A fusionhub with a 1000 peer license will support whatever throughput the underlying hypervisor can deliver within the limitation of the Fusionhub OS’s multi-thread performance.

You shouldn’t do 1000 peers on a single FusionHub though if you want to stay sane. The UI it’s geared up for it and if you have a network outage the CPU load of 1000 peers trying to reconnect and start VPN tunnels at exactly the same time will cripple most Fusinohub vms.

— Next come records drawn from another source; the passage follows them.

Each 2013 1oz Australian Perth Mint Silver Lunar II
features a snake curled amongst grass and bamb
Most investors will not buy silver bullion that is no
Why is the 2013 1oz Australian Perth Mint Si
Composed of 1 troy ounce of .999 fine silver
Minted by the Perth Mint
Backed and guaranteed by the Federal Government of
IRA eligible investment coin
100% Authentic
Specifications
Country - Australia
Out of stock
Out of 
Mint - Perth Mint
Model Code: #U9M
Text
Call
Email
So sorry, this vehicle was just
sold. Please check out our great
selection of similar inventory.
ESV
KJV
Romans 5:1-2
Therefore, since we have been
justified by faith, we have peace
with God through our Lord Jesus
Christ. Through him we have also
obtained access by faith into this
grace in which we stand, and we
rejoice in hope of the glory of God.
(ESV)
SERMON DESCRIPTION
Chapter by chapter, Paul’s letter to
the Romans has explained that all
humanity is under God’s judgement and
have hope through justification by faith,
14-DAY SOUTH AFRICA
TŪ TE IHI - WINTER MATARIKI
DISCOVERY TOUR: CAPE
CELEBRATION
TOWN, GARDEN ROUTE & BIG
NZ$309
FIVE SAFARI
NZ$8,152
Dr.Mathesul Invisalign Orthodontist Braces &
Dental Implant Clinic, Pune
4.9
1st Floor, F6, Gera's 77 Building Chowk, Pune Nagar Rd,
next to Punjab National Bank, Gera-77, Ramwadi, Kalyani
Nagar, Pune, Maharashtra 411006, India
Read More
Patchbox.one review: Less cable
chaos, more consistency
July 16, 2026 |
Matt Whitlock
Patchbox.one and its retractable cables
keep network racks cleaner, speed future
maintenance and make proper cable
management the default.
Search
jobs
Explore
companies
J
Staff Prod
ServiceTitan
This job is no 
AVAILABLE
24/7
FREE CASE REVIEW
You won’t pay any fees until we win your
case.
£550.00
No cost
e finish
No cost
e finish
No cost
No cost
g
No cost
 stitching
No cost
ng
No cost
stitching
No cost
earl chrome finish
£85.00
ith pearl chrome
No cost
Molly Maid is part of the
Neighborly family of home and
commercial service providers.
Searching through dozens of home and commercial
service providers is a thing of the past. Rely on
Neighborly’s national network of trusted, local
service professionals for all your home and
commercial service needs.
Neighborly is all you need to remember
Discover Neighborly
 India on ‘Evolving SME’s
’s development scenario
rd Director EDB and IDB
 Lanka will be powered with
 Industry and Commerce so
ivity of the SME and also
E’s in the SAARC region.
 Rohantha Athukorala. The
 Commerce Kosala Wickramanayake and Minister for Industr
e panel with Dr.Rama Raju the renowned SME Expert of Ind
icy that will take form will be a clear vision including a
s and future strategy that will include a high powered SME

200-400 peers is a sweet spot and by distributing your peers across multiple fusionhubs on multiple hosts you’d benefit from inherently higher levels of resilience.

Hi Sir,

I mean fusionhub 1Gbps bandwidth is router throughput either vpn throughput ?

Regard,
Bit.

But you don’t buy Fusionhub licensing by bandwidth. You buy licensing by peer count.

Any bandwidth limitation comes from the underlying physical hypervisor network interfaces you are running the Fusionhub Virtual machine on.

I don’t think I have ever seen a table of Fusionhub virtual hardware resources against throughput. We should make one.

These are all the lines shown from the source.